---------- Provided records

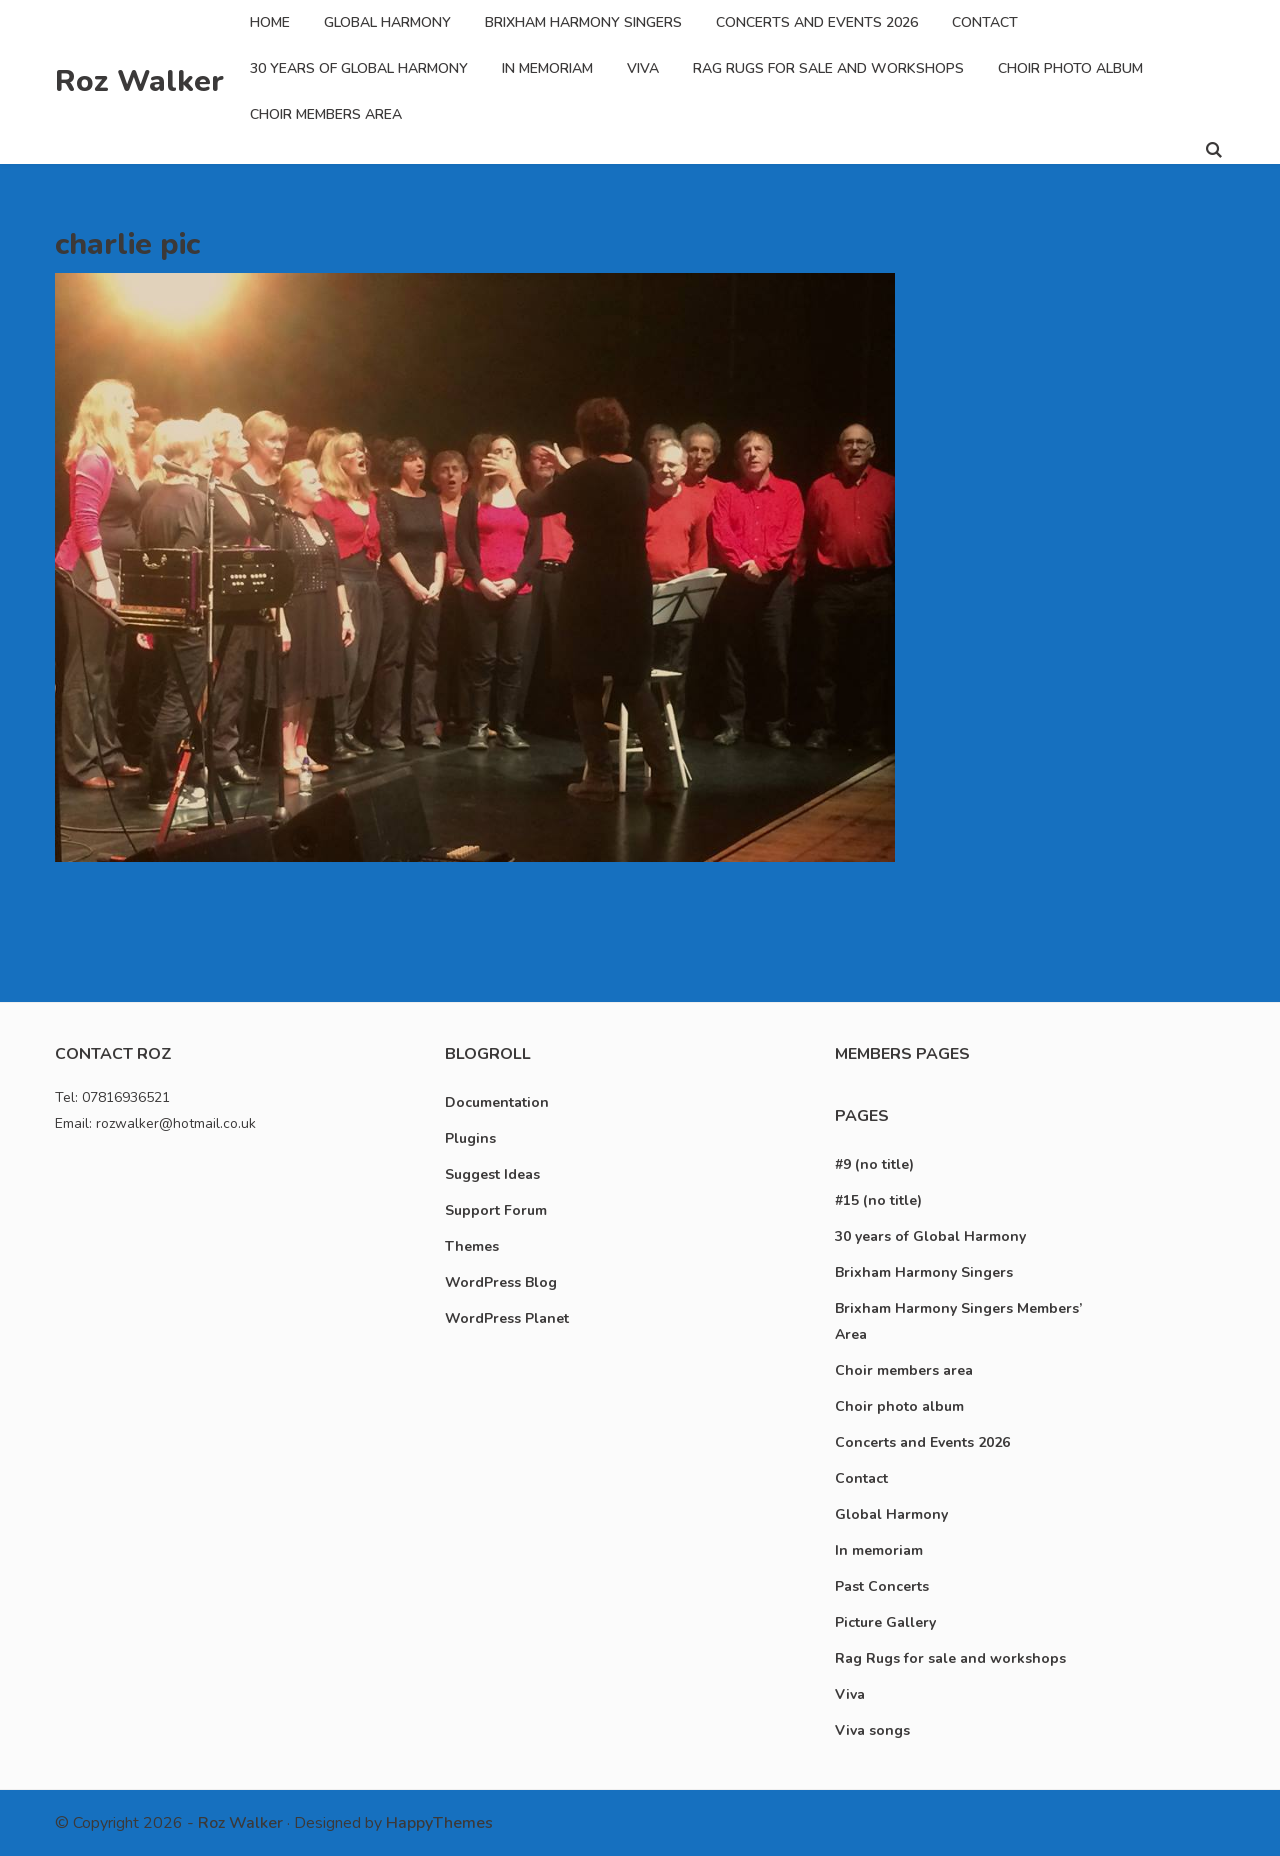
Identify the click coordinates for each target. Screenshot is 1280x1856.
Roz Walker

--------------------
---------- Provided records

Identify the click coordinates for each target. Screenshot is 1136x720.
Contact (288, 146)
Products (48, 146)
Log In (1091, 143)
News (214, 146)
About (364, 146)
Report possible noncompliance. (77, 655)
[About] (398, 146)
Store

--------------------
---------- Provided records

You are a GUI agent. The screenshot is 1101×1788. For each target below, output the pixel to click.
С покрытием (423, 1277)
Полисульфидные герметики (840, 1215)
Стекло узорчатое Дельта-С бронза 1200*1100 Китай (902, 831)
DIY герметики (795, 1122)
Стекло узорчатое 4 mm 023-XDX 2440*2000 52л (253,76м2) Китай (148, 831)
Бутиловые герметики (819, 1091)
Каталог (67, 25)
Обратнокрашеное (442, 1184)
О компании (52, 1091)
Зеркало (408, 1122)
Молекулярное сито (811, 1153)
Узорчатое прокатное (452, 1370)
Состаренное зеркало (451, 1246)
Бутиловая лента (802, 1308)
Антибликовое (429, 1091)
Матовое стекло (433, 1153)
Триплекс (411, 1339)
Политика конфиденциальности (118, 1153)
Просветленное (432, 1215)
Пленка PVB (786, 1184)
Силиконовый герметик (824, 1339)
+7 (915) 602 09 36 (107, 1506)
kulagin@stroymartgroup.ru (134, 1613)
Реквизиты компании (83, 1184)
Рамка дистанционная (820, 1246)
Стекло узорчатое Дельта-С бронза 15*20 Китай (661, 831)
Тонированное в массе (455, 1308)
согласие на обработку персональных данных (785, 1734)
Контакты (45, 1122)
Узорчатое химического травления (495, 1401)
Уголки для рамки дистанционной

--------------------

Activity ->
Return the span of lines in the data above that opens at the line with "Силиконовый герметик (824, 1339)" and closes at the line with "Уголки для рамки дистанционной", exactly, ends included, nothing else.

Exercise response ->
Силиконовый герметик (824, 1339)
+7 (915) 602 09 36 (107, 1506)
kulagin@stroymartgroup.ru (134, 1613)
Реквизиты компании (83, 1184)
Рамка дистанционная (820, 1246)
Стекло узорчатое Дельта-С бронза 15*20 Китай (661, 831)
Тонированное в массе (455, 1308)
согласие на обработку персональных данных (785, 1734)
Контакты (45, 1122)
Узорчатое химического травления (495, 1401)
Уголки для рамки дистанционной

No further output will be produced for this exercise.